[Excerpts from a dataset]
[Start of section]

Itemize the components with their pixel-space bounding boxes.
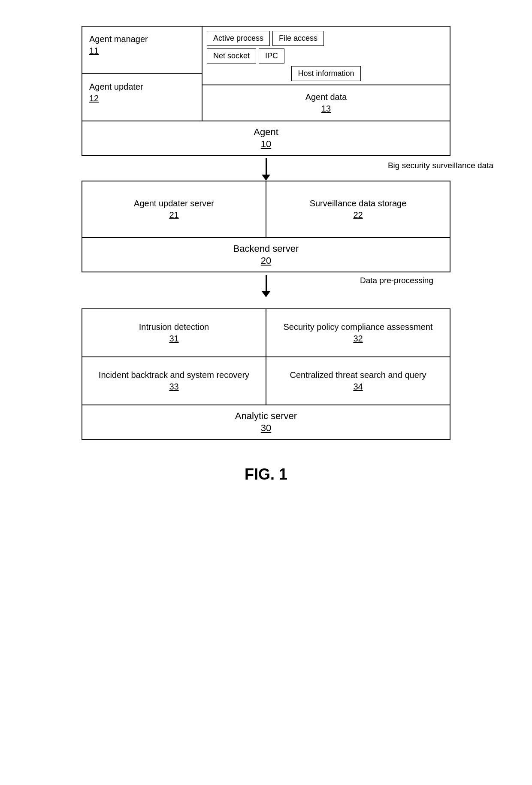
analytic-footer-number: 30 (87, 423, 445, 434)
backend-surveillance-number: 22 (275, 210, 441, 220)
incident-number: 33 (91, 382, 257, 392)
intrusion-label: Intrusion detection (91, 322, 257, 332)
backend-footer: Backend server 20 (82, 237, 450, 272)
backend-surveillance-label: Surveillance data storage (275, 199, 441, 208)
agent-updater-label: Agent updater (89, 82, 195, 92)
analytic-footer-label: Analytic server (87, 411, 445, 422)
backend-inner: Agent updater server 21 Surveillance dat… (82, 181, 450, 237)
threat-search-cell: Centralized threat search and query 34 (266, 357, 450, 405)
intrusion-detection-cell: Intrusion detection 31 (82, 309, 266, 356)
agent-right-column: Active process File access Net socket IP… (203, 27, 450, 121)
diagram: Agent manager 11 Agent updater 12 Active… (82, 26, 450, 483)
arrow2 (262, 275, 270, 297)
arrow2-head (262, 291, 270, 297)
agent-box: Agent manager 11 Agent updater 12 Active… (82, 26, 450, 156)
security-policy-label: Security policy compliance assessment (275, 322, 441, 332)
arrow1-shaft (266, 158, 267, 175)
arrow2-shaft (266, 275, 267, 291)
backend-updater-number: 21 (91, 210, 257, 220)
security-policy-number: 32 (275, 334, 441, 344)
analytic-row1: Intrusion detection 31 Security policy c… (82, 309, 450, 356)
agent-footer: Agent 10 (82, 121, 450, 155)
backend-updater-label: Agent updater server (91, 199, 257, 208)
backend-box: Agent updater server 21 Surveillance dat… (82, 181, 450, 272)
agent-left-column: Agent manager 11 Agent updater 12 (82, 27, 203, 121)
agent-footer-number: 10 (87, 139, 445, 150)
incident-label: Incident backtrack and system recovery (91, 370, 257, 380)
backend-footer-number: 20 (87, 255, 445, 266)
active-process-cell: Active process (207, 31, 270, 46)
agent-footer-label: Agent (87, 127, 445, 138)
agent-manager-label: Agent manager (89, 34, 195, 44)
fig-label: FIG. 1 (245, 465, 287, 483)
ipc-cell: IPC (259, 48, 284, 63)
arrow1-container: Big security surveillance data (82, 156, 450, 172)
threat-search-number: 34 (275, 382, 441, 392)
arrow1-label: Big security surveillance data (388, 161, 502, 170)
analytic-footer: Analytic server 30 (82, 405, 450, 439)
agent-data-label: Agent data (207, 92, 445, 102)
arrow2-label: Data pre-processing (360, 276, 442, 285)
agent-data-label-area: Agent data 13 (203, 85, 450, 121)
agent-data-number: 13 (207, 104, 445, 114)
threat-search-label: Centralized threat search and query (275, 370, 441, 380)
security-policy-cell: Security policy compliance assessment 32 (266, 309, 450, 356)
net-socket-cell: Net socket (207, 48, 256, 63)
analytic-row2: Incident backtrack and system recovery 3… (82, 356, 450, 405)
arrow1-head (262, 175, 270, 181)
arrow2-container: Data pre-processing (82, 272, 450, 300)
backend-footer-label: Backend server (87, 243, 445, 254)
agent-updater-cell: Agent updater 12 (82, 74, 202, 121)
backend-surveillance-cell: Surveillance data storage 22 (266, 181, 450, 237)
incident-cell: Incident backtrack and system recovery 3… (82, 357, 266, 405)
agent-manager-cell: Agent manager 11 (82, 27, 202, 74)
intrusion-number: 31 (91, 334, 257, 344)
arrow1 (262, 158, 270, 181)
info-cells-top-row: Active process File access (203, 27, 450, 46)
host-info-row: Host information (203, 63, 450, 81)
file-access-cell: File access (272, 31, 324, 46)
agent-manager-number: 11 (89, 46, 195, 56)
agent-updater-number: 12 (89, 94, 195, 103)
analytic-box: Intrusion detection 31 Security policy c… (82, 308, 450, 440)
backend-updater-server-cell: Agent updater server 21 (82, 181, 266, 237)
host-information-cell: Host information (291, 66, 360, 81)
info-cells-mid-row: Net socket IPC (203, 46, 450, 63)
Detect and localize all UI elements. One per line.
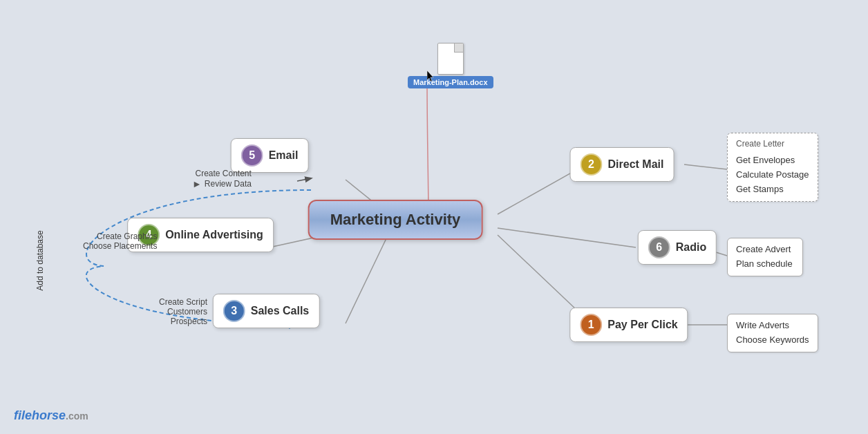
direct-mail-subitems: Create Letter Get Envelopes Calculate Po…: [727, 133, 818, 202]
file-icon: Marketing-Plan.docx: [408, 43, 493, 88]
ppc-item-1: Write Adverts: [736, 319, 809, 333]
logo-suffix: .com: [66, 411, 88, 422]
branch-direct-mail[interactable]: 2 Direct Mail: [570, 147, 674, 182]
radio-circle: 6: [648, 236, 670, 258]
branch-sales-calls[interactable]: 3 Sales Calls: [213, 294, 320, 328]
branch-email[interactable]: 5 Email: [231, 138, 309, 173]
pay-per-click-subitems: Write Adverts Choose Keywords: [727, 314, 818, 352]
central-node[interactable]: Marketing Activity: [308, 200, 483, 240]
branch-radio[interactable]: 6 Radio: [638, 230, 717, 265]
sales-calls-circle: 3: [223, 300, 245, 322]
file-paper: [437, 43, 464, 75]
direct-mail-item-1: Get Envelopes: [736, 153, 809, 168]
svg-line-6: [684, 164, 727, 169]
email-label: Email: [269, 149, 299, 162]
pay-per-click-label: Pay Per Click: [607, 319, 677, 331]
email-circle: 5: [241, 144, 263, 167]
direct-mail-circle: 2: [581, 153, 603, 176]
direct-mail-label: Direct Mail: [608, 158, 664, 171]
sales-calls-connector-label: Create Script Customers Prospects: [159, 297, 207, 326]
direct-mail-item-2: Calculate Postage: [736, 168, 809, 182]
radio-item-2: Plan schedule: [736, 257, 794, 272]
file-tag[interactable]: Marketing-Plan.docx: [408, 76, 493, 88]
radio-subitems: Create Advert Plan schedule: [727, 238, 803, 276]
email-connector-label: Create Content ► Review Data: [192, 169, 252, 189]
ppc-item-2: Choose Keywords: [736, 333, 809, 348]
pay-per-click-circle: 1: [580, 314, 602, 336]
svg-line-4: [498, 228, 636, 247]
cursor: [427, 70, 435, 83]
radio-item-1: Create Advert: [736, 243, 794, 257]
add-to-database-label: Add to database: [35, 230, 45, 290]
radio-label: Radio: [676, 241, 706, 254]
online-advertising-connector-label: Create Graphics Choose Placements: [83, 232, 157, 251]
logo: filehorse.com: [14, 408, 88, 423]
direct-mail-header: Create Letter: [736, 138, 809, 151]
branch-pay-per-click[interactable]: 1 Pay Per Click: [569, 308, 688, 342]
online-advertising-label: Online Advertising: [165, 229, 263, 241]
sales-calls-label: Sales Calls: [251, 305, 310, 317]
logo-text: filehorse: [14, 408, 66, 422]
direct-mail-item-3: Get Stamps: [736, 182, 809, 197]
svg-line-9: [297, 178, 311, 181]
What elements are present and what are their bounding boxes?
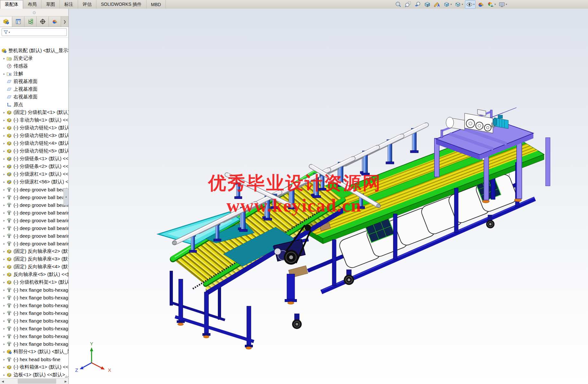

[End of section]

■ Exercise goal: Return the entries exactly as given. Do not include pictures.

■ Solution for this problem:
Itemize the components with their pixel-space bounding boxes.
analytic-footer-number: 30 (87, 423, 445, 434)
backend-surveillance-number: 22 (275, 210, 441, 220)
incident-number: 33 (91, 382, 257, 392)
intrusion-label: Intrusion detection (91, 322, 257, 332)
backend-footer: Backend server 20 (82, 237, 450, 272)
backend-surveillance-label: Surveillance data storage (275, 199, 441, 208)
agent-updater-label: Agent updater (89, 82, 195, 92)
analytic-footer-label: Analytic server (87, 411, 445, 422)
backend-inner: Agent updater server 21 Surveillance dat… (82, 181, 450, 237)
threat-search-cell: Centralized threat search and query 34 (266, 357, 450, 405)
intrusion-detection-cell: Intrusion detection 31 (82, 309, 266, 356)
agent-right-column: Active process File access Net socket IP… (203, 27, 450, 121)
diagram: Agent manager 11 Agent updater 12 Active… (82, 26, 450, 483)
arrow2 (262, 275, 270, 297)
arrow2-head (262, 291, 270, 297)
agent-box: Agent manager 11 Agent updater 12 Active… (82, 26, 450, 156)
security-policy-label: Security policy compliance assessment (275, 322, 441, 332)
arrow1-shaft (266, 158, 267, 175)
arrow2-shaft (266, 275, 267, 291)
backend-updater-number: 21 (91, 210, 257, 220)
security-policy-number: 32 (275, 334, 441, 344)
analytic-row1: Intrusion detection 31 Security policy c… (82, 309, 450, 356)
agent-footer: Agent 10 (82, 121, 450, 155)
backend-updater-label: Agent updater server (91, 199, 257, 208)
backend-box: Agent updater server 21 Surveillance dat… (82, 181, 450, 272)
agent-left-column: Agent manager 11 Agent updater 12 (82, 27, 203, 121)
agent-footer-number: 10 (87, 139, 445, 150)
incident-label: Incident backtrack and system recovery (91, 370, 257, 380)
backend-footer-number: 20 (87, 255, 445, 266)
active-process-cell: Active process (207, 31, 270, 46)
agent-footer-label: Agent (87, 127, 445, 138)
agent-manager-label: Agent manager (89, 34, 195, 44)
fig-label: FIG. 1 (245, 465, 287, 483)
ipc-cell: IPC (259, 48, 284, 63)
arrow1-container: Big security surveillance data (82, 156, 450, 172)
threat-search-number: 34 (275, 382, 441, 392)
arrow1-label: Big security surveillance data (388, 161, 502, 170)
analytic-footer: Analytic server 30 (82, 405, 450, 439)
agent-data-label: Agent data (207, 92, 445, 102)
arrow2-label: Data pre-processing (360, 276, 442, 285)
agent-data-label-area: Agent data 13 (203, 85, 450, 121)
agent-data-number: 13 (207, 104, 445, 114)
threat-search-label: Centralized threat search and query (275, 370, 441, 380)
security-policy-cell: Security policy compliance assessment 32 (266, 309, 450, 356)
net-socket-cell: Net socket (207, 48, 256, 63)
analytic-row2: Incident backtrack and system recovery 3… (82, 356, 450, 405)
arrow1-head (262, 175, 270, 181)
arrow2-container: Data pre-processing (82, 272, 450, 300)
backend-footer-label: Backend server (87, 243, 445, 254)
agent-updater-cell: Agent updater 12 (82, 74, 202, 121)
backend-surveillance-cell: Surveillance data storage 22 (266, 181, 450, 237)
incident-cell: Incident backtrack and system recovery 3… (82, 357, 266, 405)
agent-manager-cell: Agent manager 11 (82, 27, 202, 74)
intrusion-number: 31 (91, 334, 257, 344)
arrow1 (262, 158, 270, 181)
info-cells-top-row: Active process File access (203, 27, 450, 46)
host-info-row: Host information (203, 63, 450, 81)
file-access-cell: File access (272, 31, 324, 46)
agent-manager-number: 11 (89, 46, 195, 56)
agent-updater-number: 12 (89, 94, 195, 103)
analytic-box: Intrusion detection 31 Security policy c… (82, 308, 450, 440)
backend-updater-server-cell: Agent updater server 21 (82, 181, 266, 237)
host-information-cell: Host information (291, 66, 360, 81)
info-cells-mid-row: Net socket IPC (203, 46, 450, 63)
Detect and localize all UI elements. One per line.
direct-mail-subitems: Create Letter Get Envelopes Calculate Po…: [727, 133, 818, 202]
file-icon: Marketing-Plan.docx: [408, 43, 493, 88]
ppc-item-1: Write Adverts: [736, 319, 809, 333]
logo-suffix: .com: [66, 411, 88, 422]
branch-direct-mail[interactable]: 2 Direct Mail: [570, 147, 674, 182]
radio-circle: 6: [648, 236, 670, 258]
branch-sales-calls[interactable]: 3 Sales Calls: [213, 294, 320, 328]
branch-email[interactable]: 5 Email: [231, 138, 309, 173]
pay-per-click-subitems: Write Adverts Choose Keywords: [727, 314, 818, 352]
central-node[interactable]: Marketing Activity: [308, 200, 483, 240]
branch-radio[interactable]: 6 Radio: [638, 230, 717, 265]
sales-calls-circle: 3: [223, 300, 245, 322]
file-paper: [437, 43, 464, 75]
direct-mail-item-1: Get Envelopes: [736, 153, 809, 168]
svg-line-6: [684, 164, 727, 169]
email-label: Email: [269, 149, 299, 162]
pay-per-click-label: Pay Per Click: [607, 319, 677, 331]
email-circle: 5: [241, 144, 263, 167]
direct-mail-circle: 2: [581, 153, 603, 176]
direct-mail-label: Direct Mail: [608, 158, 664, 171]
sales-calls-connector-label: Create Script Customers Prospects: [159, 297, 207, 326]
direct-mail-item-2: Calculate Postage: [736, 168, 809, 182]
radio-item-2: Plan schedule: [736, 257, 794, 272]
file-tag[interactable]: Marketing-Plan.docx: [408, 76, 493, 88]
radio-subitems: Create Advert Plan schedule: [727, 238, 803, 276]
email-connector-label: Create Content ► Review Data: [192, 169, 252, 189]
ppc-item-2: Choose Keywords: [736, 333, 809, 348]
pay-per-click-circle: 1: [580, 314, 602, 336]
svg-line-4: [498, 228, 636, 247]
cursor: [427, 70, 435, 83]
radio-item-1: Create Advert: [736, 243, 794, 257]
add-to-database-label: Add to database: [35, 230, 45, 290]
radio-label: Radio: [676, 241, 706, 254]
online-advertising-connector-label: Create Graphics Choose Placements: [83, 232, 157, 251]
logo: filehorse.com: [14, 408, 88, 423]
direct-mail-header: Create Letter: [736, 138, 809, 151]
branch-pay-per-click[interactable]: 1 Pay Per Click: [569, 308, 688, 342]
online-advertising-label: Online Advertising: [165, 229, 263, 241]
sales-calls-label: Sales Calls: [251, 305, 310, 317]
logo-text: filehorse: [14, 408, 66, 422]
direct-mail-item-3: Get Stamps: [736, 182, 809, 197]
svg-line-9: [297, 178, 311, 181]
What elements are present and what are their bounding boxes?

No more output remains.